(Record extracts begins)

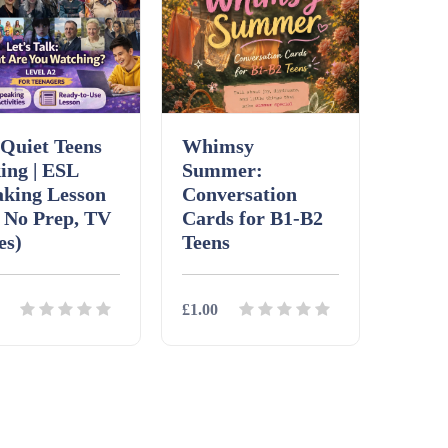
Quiet Teens
Whimsy
ing | ESL
Summer:
aking Lesson
Conversation
 No Prep, TV
Cards for B1-B2
es)
Teens
£1.00
ils
Download
Details
Download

(Record extracts ends)

#### Required work
Repeat the material above word for word; no images go in the copy.

#### Answer section
Quiet Teens
Whimsy
ing | ESL
Summer:
aking Lesson
Conversation
 No Prep, TV
Cards for B1-B2
es)
Teens
£1.00
ils
Download
Details
Download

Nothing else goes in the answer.